When you enter a search query, visit a website, or share a social media post, your personal data can be tracked, repackaged, and sold without you knowing about it. While recently there has been broader public awareness, new government policies enforced, and pushback from advertisers partnering with social media, everyone from large companies and government agencies to individual users are at risk for data breaches or having data shared in ways they do not expect. Today’s computing systems are infinitely useful: We can access huge amounts of information with a few keystrokes, conduct online banking, and video chat with colleagues halfway around the world. How do we continue to get the benefits of using these systems without mitigating our security and privacy?

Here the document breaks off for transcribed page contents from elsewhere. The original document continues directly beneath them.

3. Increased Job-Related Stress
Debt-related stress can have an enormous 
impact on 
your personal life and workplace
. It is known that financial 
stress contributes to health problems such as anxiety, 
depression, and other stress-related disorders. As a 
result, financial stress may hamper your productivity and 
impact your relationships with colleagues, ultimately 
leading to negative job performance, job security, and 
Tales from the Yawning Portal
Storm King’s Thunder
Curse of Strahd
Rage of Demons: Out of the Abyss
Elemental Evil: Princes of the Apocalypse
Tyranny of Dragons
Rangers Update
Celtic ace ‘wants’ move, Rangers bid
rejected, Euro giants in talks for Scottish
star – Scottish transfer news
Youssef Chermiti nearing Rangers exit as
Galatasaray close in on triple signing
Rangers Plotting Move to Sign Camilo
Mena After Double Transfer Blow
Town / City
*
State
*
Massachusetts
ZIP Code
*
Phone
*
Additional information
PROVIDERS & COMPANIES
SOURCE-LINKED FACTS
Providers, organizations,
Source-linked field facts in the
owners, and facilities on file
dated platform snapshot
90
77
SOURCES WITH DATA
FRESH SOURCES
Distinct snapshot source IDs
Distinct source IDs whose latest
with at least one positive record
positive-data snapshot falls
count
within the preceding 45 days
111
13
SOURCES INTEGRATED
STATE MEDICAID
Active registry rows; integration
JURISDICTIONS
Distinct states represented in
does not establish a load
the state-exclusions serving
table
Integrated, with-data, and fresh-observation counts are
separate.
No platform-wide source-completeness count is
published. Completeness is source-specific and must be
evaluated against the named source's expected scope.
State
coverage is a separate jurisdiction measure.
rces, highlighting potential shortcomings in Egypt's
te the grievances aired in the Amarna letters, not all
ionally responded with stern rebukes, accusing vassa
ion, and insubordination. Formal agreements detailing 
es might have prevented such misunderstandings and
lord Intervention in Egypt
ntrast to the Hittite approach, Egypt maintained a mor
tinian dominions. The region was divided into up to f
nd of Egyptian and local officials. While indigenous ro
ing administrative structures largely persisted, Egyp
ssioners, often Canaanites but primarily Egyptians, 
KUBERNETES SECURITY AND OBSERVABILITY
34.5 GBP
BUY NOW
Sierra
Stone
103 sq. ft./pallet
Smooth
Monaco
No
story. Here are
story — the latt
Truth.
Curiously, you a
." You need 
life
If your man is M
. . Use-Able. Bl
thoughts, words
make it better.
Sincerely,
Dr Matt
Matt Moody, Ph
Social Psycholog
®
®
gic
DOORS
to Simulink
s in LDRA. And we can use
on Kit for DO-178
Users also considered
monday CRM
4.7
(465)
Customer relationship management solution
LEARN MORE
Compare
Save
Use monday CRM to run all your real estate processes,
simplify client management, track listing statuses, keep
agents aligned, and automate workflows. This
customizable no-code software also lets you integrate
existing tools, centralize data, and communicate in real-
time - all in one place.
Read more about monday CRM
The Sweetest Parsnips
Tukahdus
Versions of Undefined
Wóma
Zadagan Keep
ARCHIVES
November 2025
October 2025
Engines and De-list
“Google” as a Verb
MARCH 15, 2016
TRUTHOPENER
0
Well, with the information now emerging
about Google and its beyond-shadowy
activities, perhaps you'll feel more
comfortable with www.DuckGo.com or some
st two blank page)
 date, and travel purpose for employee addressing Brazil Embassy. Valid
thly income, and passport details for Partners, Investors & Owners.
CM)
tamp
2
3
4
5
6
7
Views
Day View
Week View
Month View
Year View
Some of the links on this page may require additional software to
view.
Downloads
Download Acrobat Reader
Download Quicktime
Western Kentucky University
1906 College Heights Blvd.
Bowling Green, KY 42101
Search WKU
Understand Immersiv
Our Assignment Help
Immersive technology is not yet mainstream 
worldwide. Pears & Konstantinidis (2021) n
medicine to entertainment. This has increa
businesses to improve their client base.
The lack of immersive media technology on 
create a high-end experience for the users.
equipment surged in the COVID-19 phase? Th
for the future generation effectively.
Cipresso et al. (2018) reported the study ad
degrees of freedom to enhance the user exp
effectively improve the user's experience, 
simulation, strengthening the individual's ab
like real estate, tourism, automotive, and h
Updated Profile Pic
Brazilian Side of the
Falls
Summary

“We use the internet for essentially everything today. We put so much trust into our computer systems, and our computer systems haven’t been doing a very good job of safeguarding our information and protecting our own interests,” says Professor Henry Corrigan-Gibbs, an assistant professor in the MIT Department of Electrical Engineering and Computer Science (EECS) and a member of the Computer Science and Artificial Intelligence Laboratory (CSAIL). Prof. Corrigan-Gibbs is working to find alternatives to the way we currently approach privacy, with a focus on building systems that use cryptography to empower and protect their users.
One of the areas he is working on right now is private information retrieval, which lets users query a database without revealing their query to the database server. This research has applications from privacy preserving advertising to privacy preserving search. “The reason this is interesting to me is because we know that computer systems get broken into all the time,” he says. “I’d like to move us into a world in which, when a server gets broken into, it’s not holding any sensitive user information unencrypted that can then be stolen or sold off or abused in some way that would end up harming the end users.”
Inherently, data collection isn’t a bad thing: It can help organizations improve user experience and can give companies important insights about consumer behavior. If your web browser crashes on a certain website, for instance, that URL gets sent back to the browser vendor so that they can debug the issue. But today, much more data is being shared than is necessary.
“Today when you send a URL directly to Google and say, ‘Here, this is a URL that crashed my browser,’ you are leaking to Google information about your web browsing history,” says Prof. Corrigan-Gibbs. “One of the systems I’ve been working on is designed to allow a vendor to collect that type of important telemetry or statistical information about how a product is being used, without having to collect any sensitive information about the user’s web browser behavior directly.”
In a similar vein, he is designing encrypted messaging systems that hide not only the contents of your communication, but hide the end points of your communication — who you’re talking to, when you’re talking, and how much you’re saying — essentially, communications metadata. He explains, “If we’re successful in building the data-hiding messaging systems, this could allow all of us to get stronger privacy protections as we’re chatting with each other, organizing a protest, or just moving through the world.”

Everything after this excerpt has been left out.